Again, tonight I feel like I went for my shots. I went for it. If I hadn’t done, I would have got criticized for that. If I do go for my shots, then I get criticized for making mistakes.

I played the way that I thought was best to win the match. I don’t think it was down to a psychological thing because I went for it, and just it was down to poor execution of the shots.



Q. If I can double belabor the point, would you consider going into Wimbledon not playing another grass court tournament because of the back?

ANDY MURRAY: I’ll do what’s best for my preparation for Wimbledon, back or not. Like I said, I need to get some good physical work done. That’s going to be important.

So, you know, when I can get that done, whether it’s over the next five, six days before I play at Queen’s or the four or five days I would have after Queen’s before the tournament obviously at Wimbledon, I mean, it’s not a disaster if I can’t play a tournament beforehand.

Novak didn’t play before Australia this year; I don’t believe he played before Wimbledon last year. Many times Roger has not played an event before.

It happens all the time. You just need to make sure you’re comfortable on the courts and the surface you’re playing on before you start the tournament.



Q. When are you heading home, and when do I think you’ll start hitting on grass?

ANDY MURRAY: Well, I go home I would have thought tomorrow, soon as I can get back.

Then I don’t know when I’ll start play. I’ll need to speak to all the guys and discuss when the best time to start is. I probably could do with a day or two off as well.



Q. You’ve always said that you wouldn’t come here if you didn’t think you couldn’t win the French Open.
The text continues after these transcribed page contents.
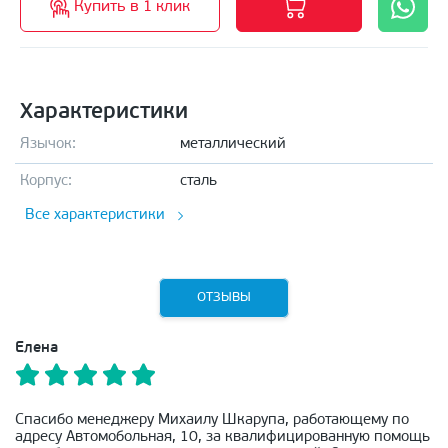
Купить в 1 клик
Характеристики
Язычок:
металлический
Корпус:
сталь
Все характеристики
ОТЗЫВЫ
Елена
Спасибо менеджеру Михаилу Шкарупа, работающему по
адресу Автомобольная, 10, за квалифицированную помощь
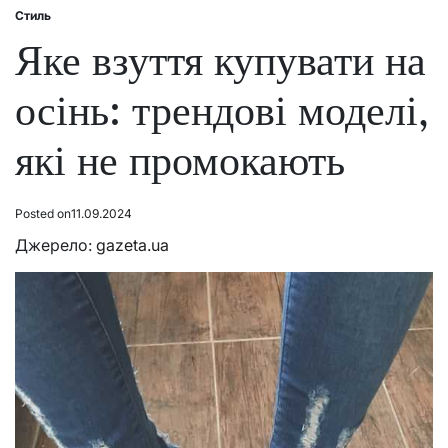
Стиль
Posted
in
Яке взуття купувати на
осінь: трендові моделі,
які не промокають
Posted on
11.09.2024
Джерело:
gazeta.ua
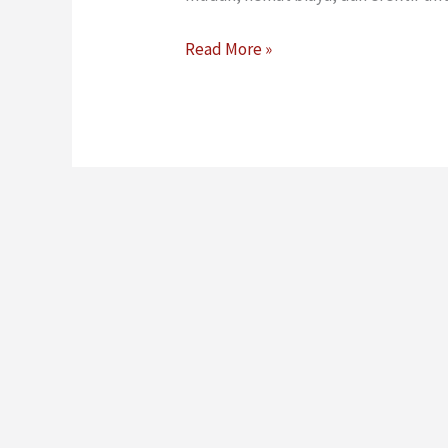
Read More »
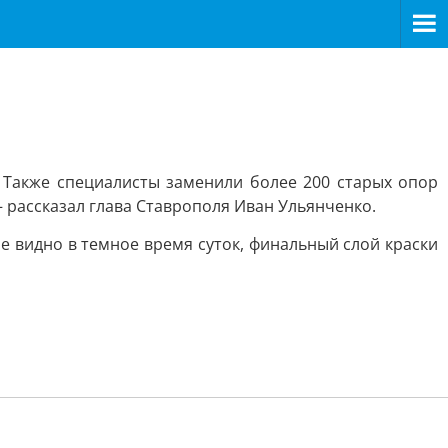
 Также специалисты заменили более 200 старых опор
 рассказал глава Ставрополя Иван Ульянченко.
ше видно в темное время суток, финальный слой краски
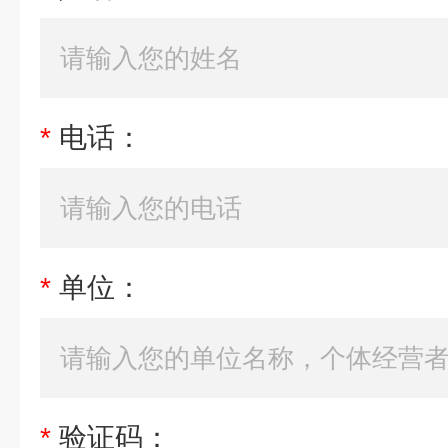
*
电话：
*
单位：
*
验证码：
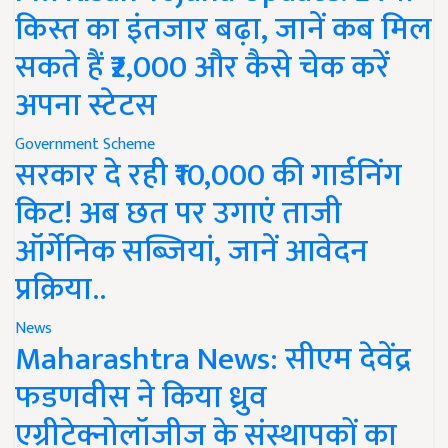
किस्त का इंतजार बढ़ा, जानें कब मिल
सकते हैं ₹2,000 और कैसे चेक करें
अपना स्टेटस
Government Scheme
सरकार दे रही ₹10,000 की गार्डनिंग
किट! अब छत पर उगाएं ताजी
ऑर्गेनिक सब्जियां, जानें आवेदन
प्रक्रिया..
News
Maharashtra News: सीएम देवेंद्र
फडणवीस ने किया ध्रुव
एग्रीटेक्नोलॉजीज के संस्थापकों का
Do you leave here still believing that you can in the future?

ANDY MURRAY: Well, I mean, again, I think coming into the event there was no reason to play unless I thought I had a shot at winning. It’s obviously a surface that I’m going to need to improve on a lot if I want to win the event.

But you never know. Stranger things have happened. I think I would have had a good match with someone like Gaudio on the clay. And someone like Magnus Norman, it is possible to win the event.

But you have to play your best tennis to do that; tonight I didn’t.